- _Problem to work on_:
Everything in the listing below should be repeated verbatim, apart from the pictures.

- _Task input_:

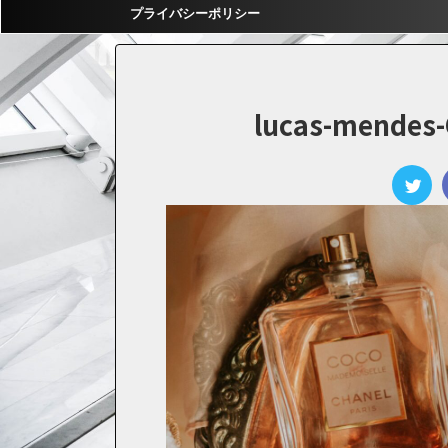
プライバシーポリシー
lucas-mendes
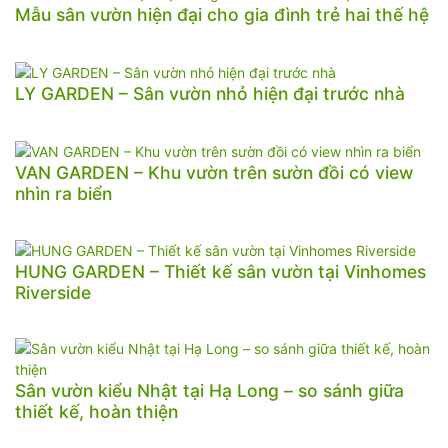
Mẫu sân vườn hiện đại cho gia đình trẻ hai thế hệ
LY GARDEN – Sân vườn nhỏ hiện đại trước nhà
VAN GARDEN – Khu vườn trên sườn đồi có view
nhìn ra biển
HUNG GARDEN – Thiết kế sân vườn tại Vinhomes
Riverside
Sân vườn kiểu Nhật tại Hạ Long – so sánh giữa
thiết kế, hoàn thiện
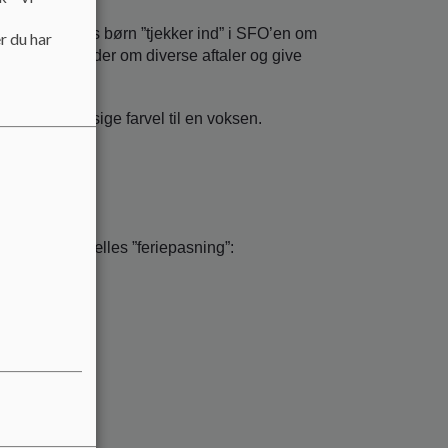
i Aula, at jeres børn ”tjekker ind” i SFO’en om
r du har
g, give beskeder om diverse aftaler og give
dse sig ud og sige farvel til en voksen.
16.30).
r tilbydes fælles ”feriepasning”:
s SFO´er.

- _Written response_:
プライバシーポリシー
lucas-mendes
Mẫu sân vườn hiện đại cho gia đình trẻ hai thế hệ
LY GARDEN – Sân vườn nhỏ hiện đại trước nhà
VAN GARDEN – Khu vườn trên sườn đồi có view
nhìn ra biển
HUNG GARDEN – Thiết kế sân vườn tại Vinhomes
Riverside
Sân vườn kiểu Nhật tại Hạ Long – so sánh giữa
thiết kế, hoàn thiện
i Aula, at jeres børn ”tjekker ind” i SFO’en om
r du har
g, give beskeder om diverse aftaler og give
dse sig ud og sige farvel til en voksen.
16.30).
r tilbydes fælles ”feriepasning”:
s SFO´er.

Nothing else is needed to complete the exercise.